Organizations of all stripes are feeling the impact of mounting risk. In the past few weeks alone: Wall Street’s big banks reacted to a changing regulatory landscape; a new survey found that many companies do not have an adequate enterprise risk management strategy; and chief information security officers (CISOs) reported that their role is among the most challenging in their organization.
Banks cut assets, boost compliance efforts in response to Dodd-Frank
Pressure from federal regulations such as the Dodd-Frank Act and from the Federal Reserve’s yearly “stress tests” are driving Wall Street’s larger banks to pull away from short-term funding activities. This includes cutting back on certain types of trading, as well as selling profitable businesses and assets that could attract further regulatory scrutiny, The Wall Street Journal reported.
Morgan Stanley slashed its assets by one-third since 2008’s financial crisis and has downsized its fixed-income trading activities. Bank of America Corp. has cut more than $70 billion worth of businesses and assets since 2010, including private-equity investments and some credit-card businesses.
Large banks are also hiring more employees focused on regulatory and compliance efforts. J.P. Morgan Chase, for instance, will add 13,000 staffers dedicated to regulatory compliance by year’s end, while Citigroup plans to end 2014 with about 30,000 compliance-focused employees on its payroll — a 33% increase from 2011.
While these extra compliance efforts might appear promising to bank regulators, many lawmakers worry that more severe measures are necessary as some banks engage in perceived high-risk behavior to compensate for slow economic growth, the WSJ reports.

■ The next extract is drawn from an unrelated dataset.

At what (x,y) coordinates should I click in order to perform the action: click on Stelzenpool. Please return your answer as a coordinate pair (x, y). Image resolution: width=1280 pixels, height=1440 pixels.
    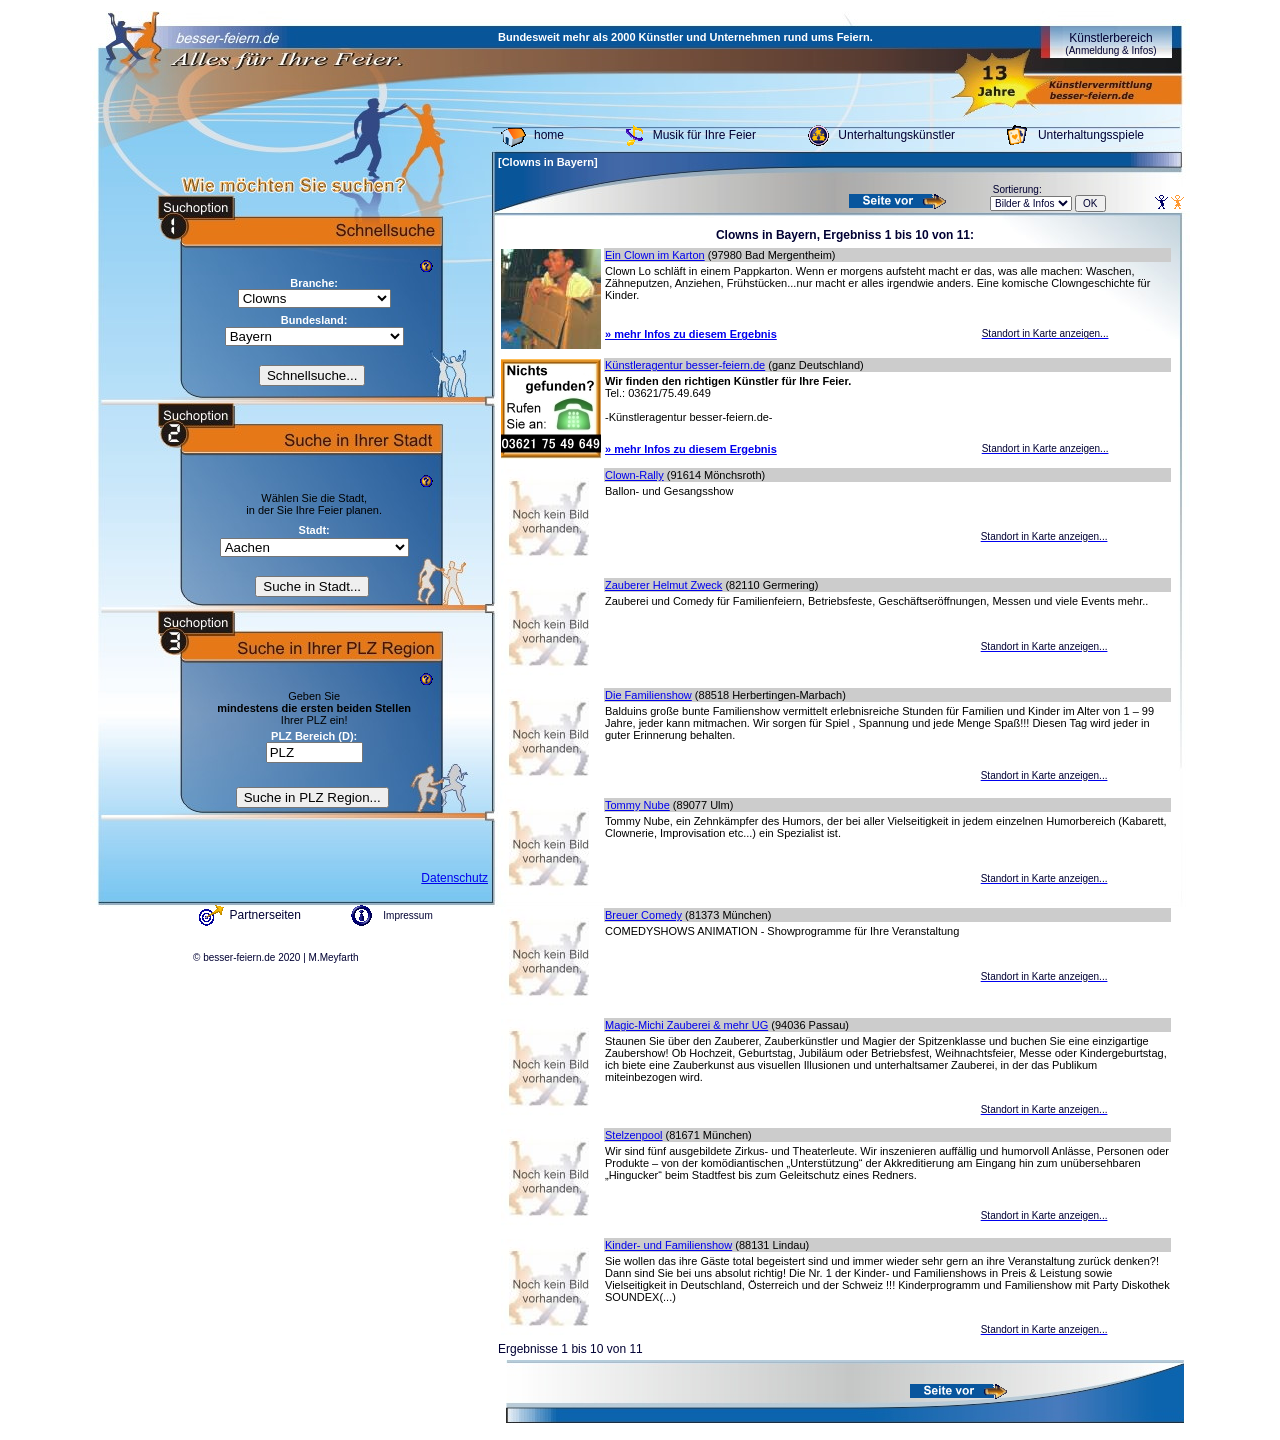
    Looking at the image, I should click on (634, 1135).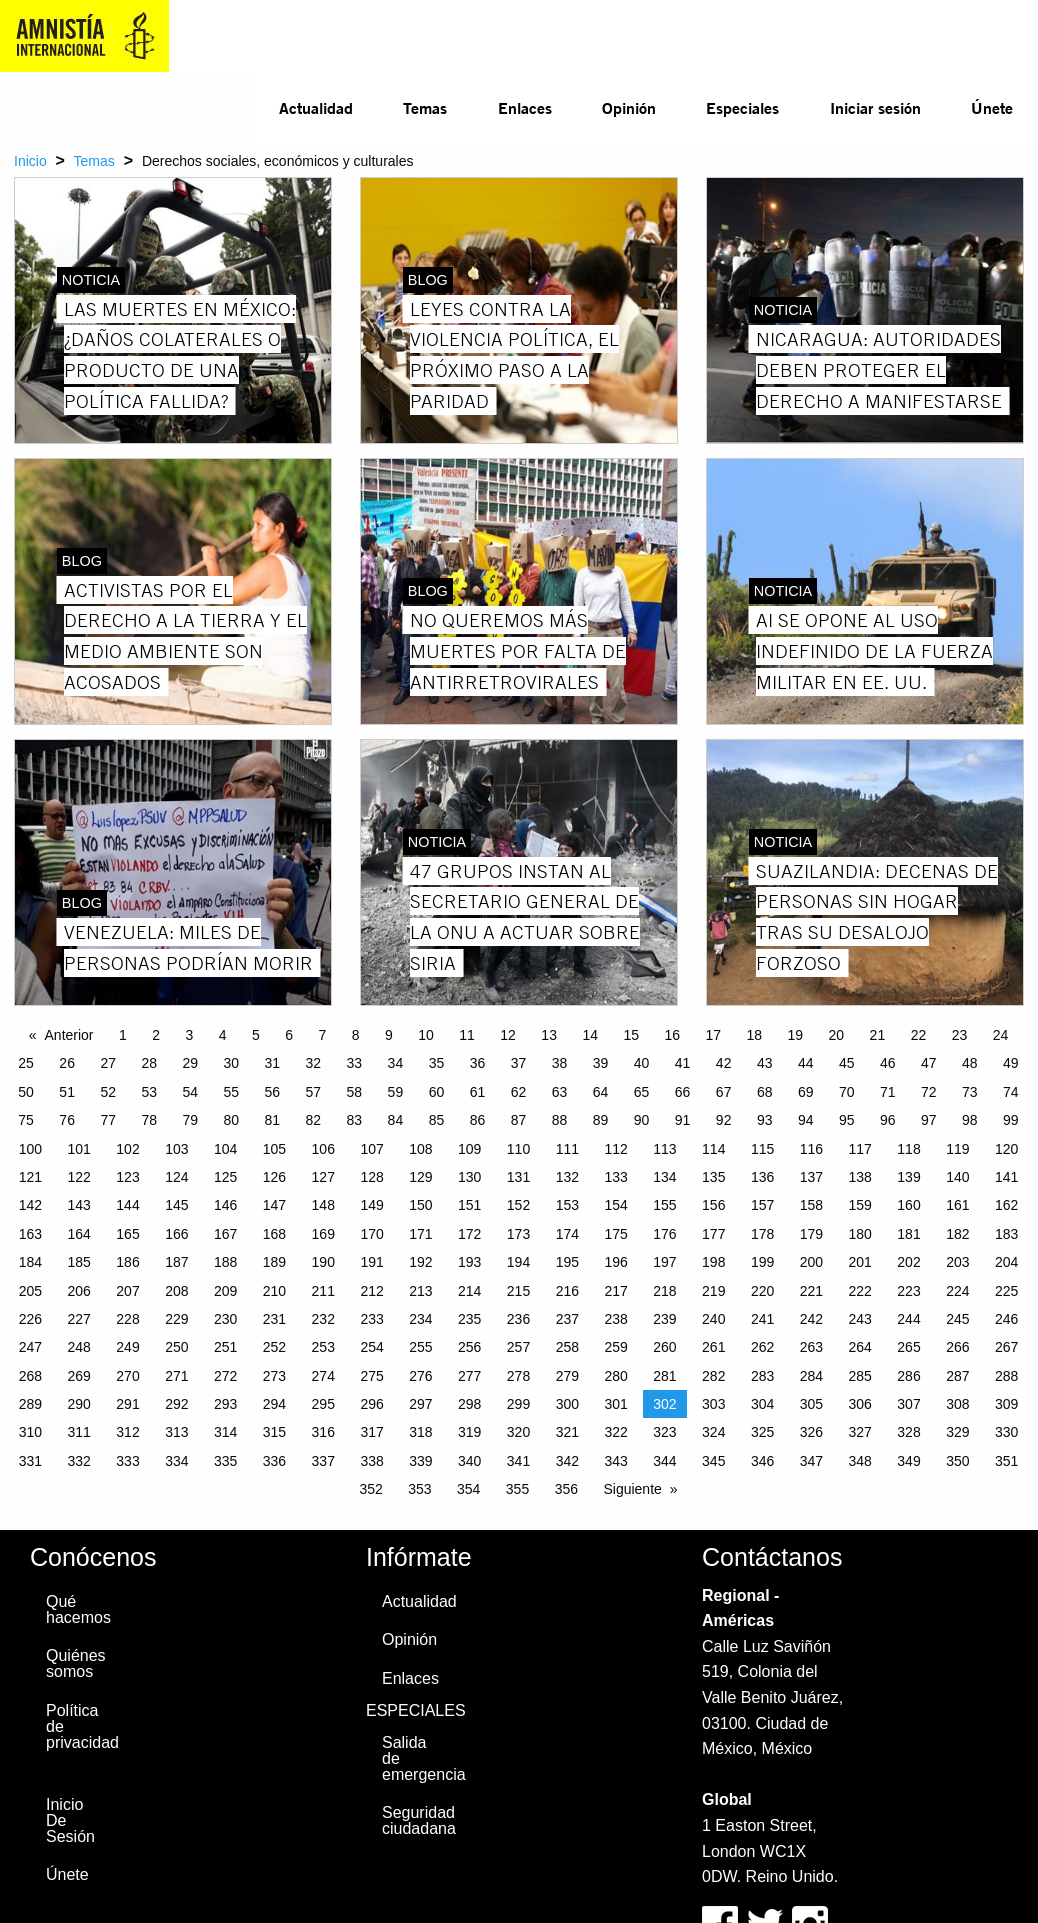 Image resolution: width=1038 pixels, height=1923 pixels. I want to click on 36 [Page 36], so click(478, 1063).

Certain policymakers feel that harsher legislation is needed to counteract banks that are “too big to fail.” Current legislative proposals range from breaking up megabanks to imposing additional taxes on large financial companies.
Survey: Enterprises need stronger risk management strategy
A survey by nonprofit business research firm APQC polled almost 100 senior financial executives from large public and private companies and found that while the majority of these companies have strategic risk management processes in place, fewer than one in five effectively manage them. These “strategic risks” include regulatory and cybersecurity threats, supply chain interruption and failure to innovate.
Furthermore, two-thirds of these organizations reported lacking a method to ensure that their strategic plans account for these risks, and 43% said they don’t have a concrete process for reporting strategic risks to board members.
To avoid problems that could arise from strategic risks, APQC recommends teaching board members and executives a common risk language, as well as improving processes for monitoring, assessing and reporting business risks.
Many CISOs view their job ‘thankless’
The CISO role didn’t exist at many companies a decade ago, but it is becoming an increasingly common — and challenging — job at most organizations. These executives bear the blame in the event of a security breach and must also stay ahead of increasingly sophisticated cybercriminals from all over the globe, ensure compliance with mounting regulations, and manage BYOD, to name just a few responsibilities. On top of these hurdles, many new security products available to CISOs fail, making it tough to discern which tools to trust.
These challenges have made the CISO post more critical than ever, and companies are offering annual salaries that range from $188,000 to $1.2 million. Still, many view the job as a thankless one, The New York Times reported. According to a Ponemon Institute study conducted last year, many CISO respondents rated their job as “the most difficult” in their organization, and most said their job was a bad one or the worst they’ve ever had.
The post is so high-pressure that many CISOs end up leaving it after two years — either voluntarily or not, according to the study. High-profile examples of post-data breach resignations include the CISOs of the state of Utah and Yahoo.
To prepare themselves for the CISO position, candidates ought to accept that there is no cybersecurity cure-all and that their best bet for success is a combination of effective technologies, hiring the best talent and good luck, according to the Times. The CISO must also be ready to communicate to board executives the inevitability of breaches and the need to allocate an adequate percentage of the IT budget to security.